Study strengths and limitations
Before drawing conclusions, there are several methodological issues that may have influenced
our results and should be considered. The HBSC study presents an outstanding opportunity
to analyse cross-national patterns of health and health inequalities among young people. The
strengths of this study include the use of a large cross-national dataset, standardised data
collection and the availability of multiple measures of socioeconomic position.
One possible limitation is the application of self-reported measures of health which may
vary by country, cultural interpretation and socioeconomic position. For example, it might
be possible that cultures not only differ in the frequency of health complaints but also in the
specific complaints expressed. Additionally, they might differ in the way they understand the
exact meaning of the concept. However, various studies have shown that the pattern of
subjective health complaints is consistent across countries (Haugland et al. 2001) and that the
HBSC symptom checklist allows a comparison across cultures and an unbiased assessment of
subjective health complaints for 11 to 15 year olds (Ravens-Sieberer et al. 2008).

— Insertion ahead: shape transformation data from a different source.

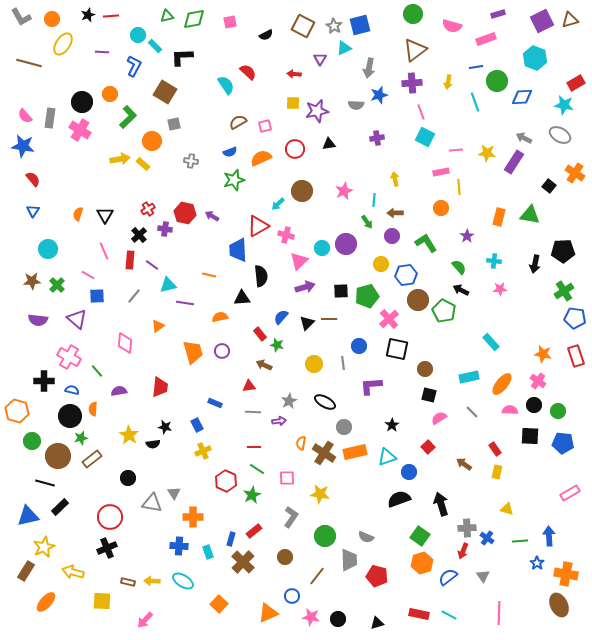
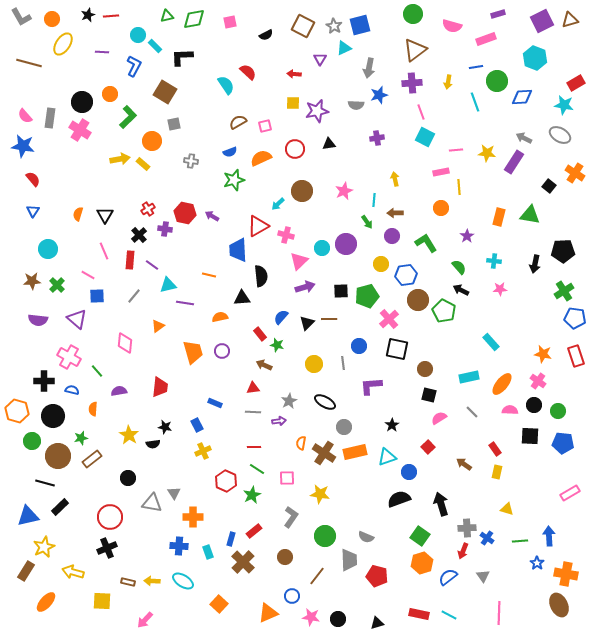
red triangle at (249, 386): moved 4 px right, 2 px down
black circle at (70, 416): moved 17 px left
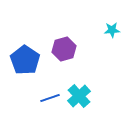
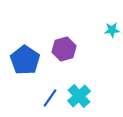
blue line: rotated 36 degrees counterclockwise
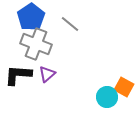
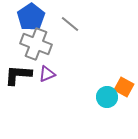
purple triangle: rotated 18 degrees clockwise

Sleeping
difficulties was the only item which worked rather differently across the different countries.
As we have used a dichotomous measure of the symptom sum score we do not believe that
the findings are strongly influenced by reporting bias. In addition, several studies among
adults have found that subjective health measures correlate well with other indicators of
mortality and morbidity (Jylhä 2009); they are also considered to be good indicators for
cross-national comparisons (Cohen et al. 1995, Robine and Jagger 2003, Bambra et al. 2009).

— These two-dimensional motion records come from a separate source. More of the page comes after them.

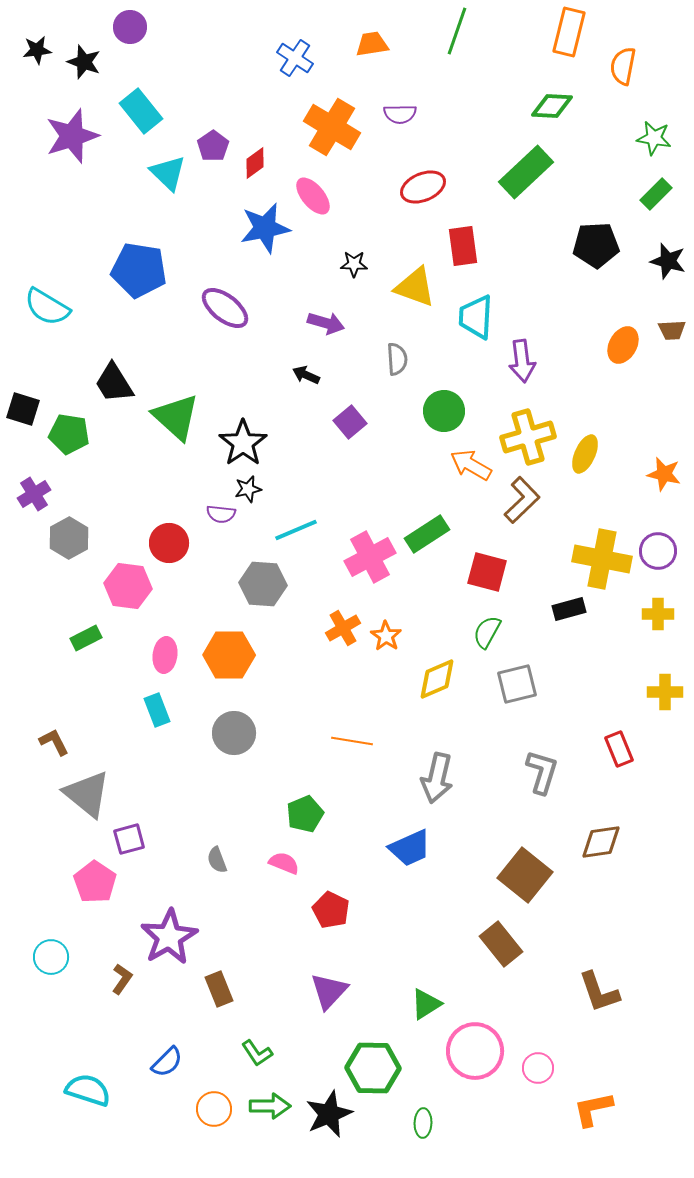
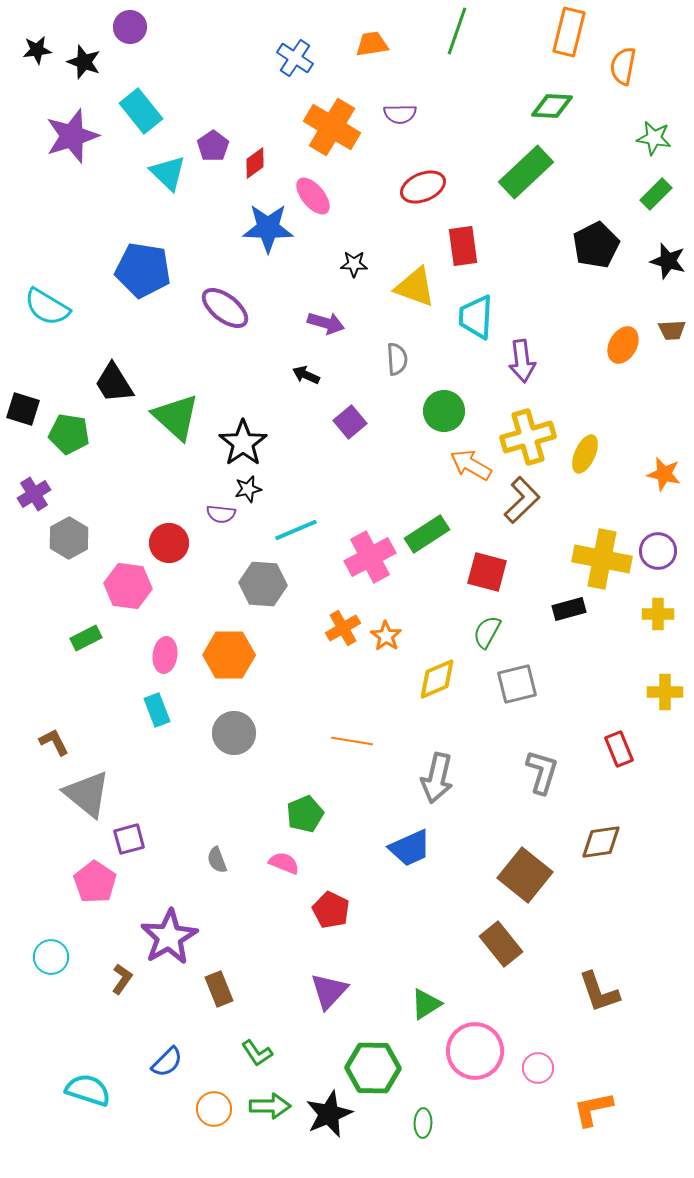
blue star at (265, 228): moved 3 px right; rotated 12 degrees clockwise
black pentagon at (596, 245): rotated 24 degrees counterclockwise
blue pentagon at (139, 270): moved 4 px right
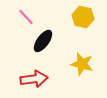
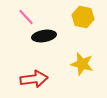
black ellipse: moved 1 px right, 5 px up; rotated 45 degrees clockwise
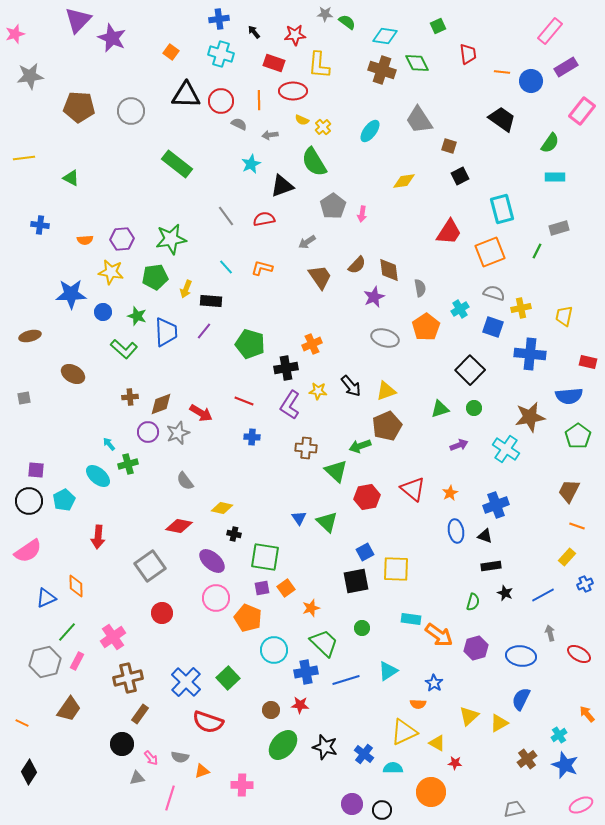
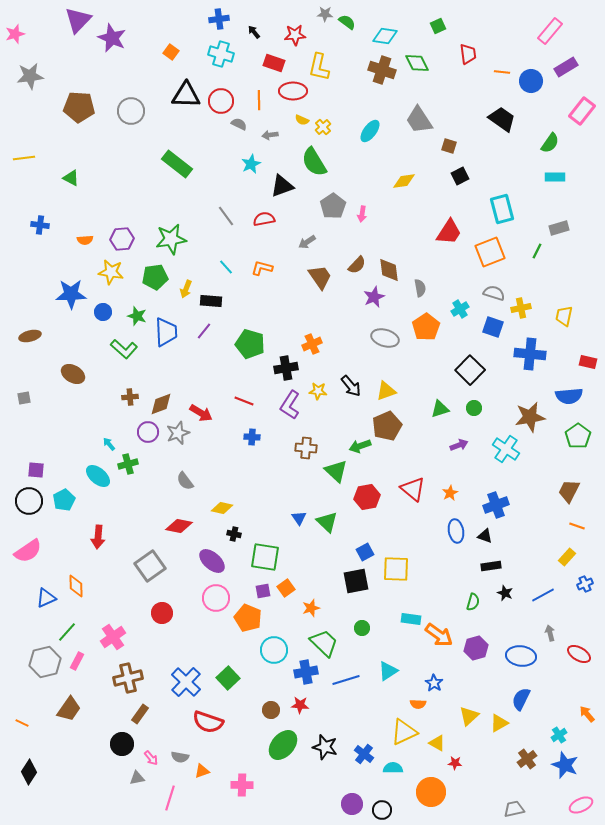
yellow L-shape at (319, 65): moved 2 px down; rotated 8 degrees clockwise
purple square at (262, 588): moved 1 px right, 3 px down
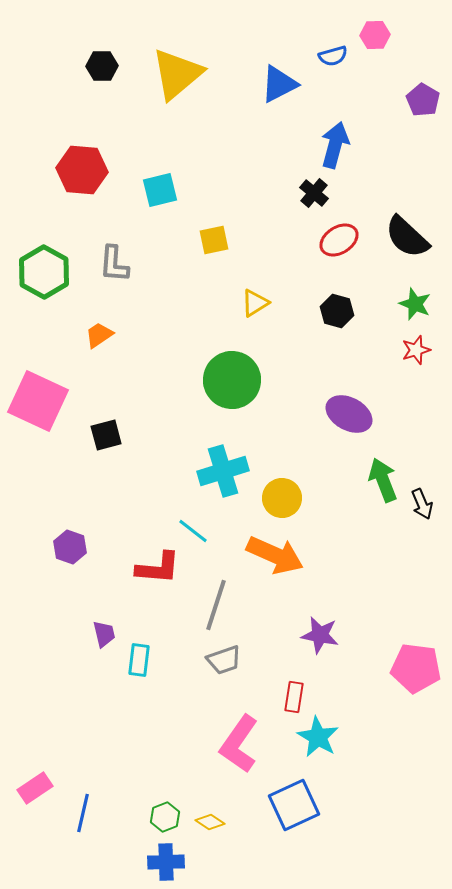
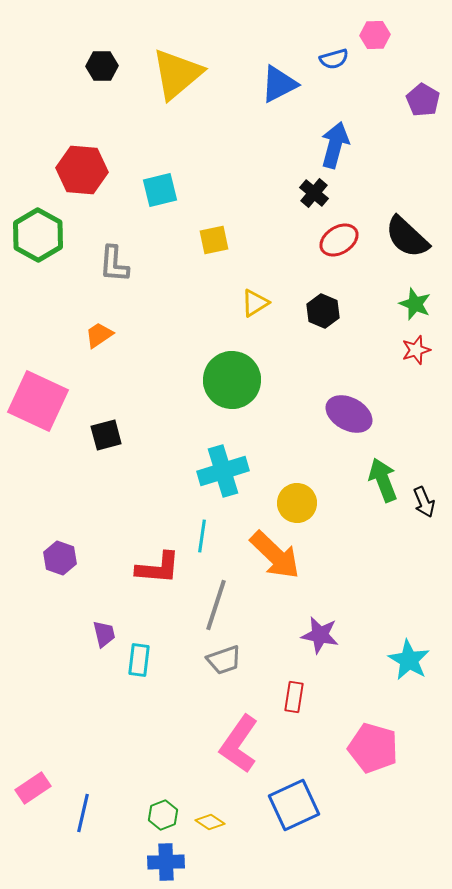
blue semicircle at (333, 56): moved 1 px right, 3 px down
green hexagon at (44, 272): moved 6 px left, 37 px up
black hexagon at (337, 311): moved 14 px left; rotated 8 degrees clockwise
yellow circle at (282, 498): moved 15 px right, 5 px down
black arrow at (422, 504): moved 2 px right, 2 px up
cyan line at (193, 531): moved 9 px right, 5 px down; rotated 60 degrees clockwise
purple hexagon at (70, 547): moved 10 px left, 11 px down
orange arrow at (275, 555): rotated 20 degrees clockwise
pink pentagon at (416, 668): moved 43 px left, 80 px down; rotated 9 degrees clockwise
cyan star at (318, 737): moved 91 px right, 77 px up
pink rectangle at (35, 788): moved 2 px left
green hexagon at (165, 817): moved 2 px left, 2 px up
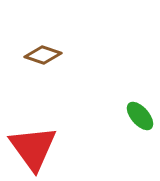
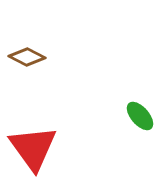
brown diamond: moved 16 px left, 2 px down; rotated 9 degrees clockwise
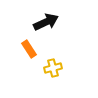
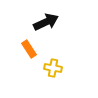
yellow cross: rotated 24 degrees clockwise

Furthermore, it should also be acknowledged that there are variations in self-rated health
between age groups and different welfare regimes will have policies that act differently at
various stages in the life course (Bambra et al. 2009).
It should also be acknowledged that the family affluence scale measures only one
dimension of socioeconomic position. Although FAS is not an ideal measurement of SEP, it
has demonstrated its usefulness in many prior studies of socioeconomic variations (Currie
et al. 2008b), not least because it is easy for respondents to answer the questions. From a
methodological point of view it is important to recognise that different SEP indicators may
give different and therefore complementary information. We therefore decided to also use
parental occupation as an additional measure of socioeconomic position. However, questions
on parental occupation using adolescents’ self-report are also problematic. Even though
several studies indicate that the classifiable answers of adolescents can be considered as good
proxy reports of parental occupation (Lien et al. 2001, West et al. 2001, Vereecken and
Vandegehuchte 2003), it remains difficult that many adolescents are not able to indicate their
parents’ occupation at all. If missing or unclassifiable responses are unequally distributed
among social groups, it might influence the results. Therefore, the results on differences by
parental occupation should be interpreted cautiously. It would be interesting if other studies,
using different indicators of socioeconomic position, found similar results.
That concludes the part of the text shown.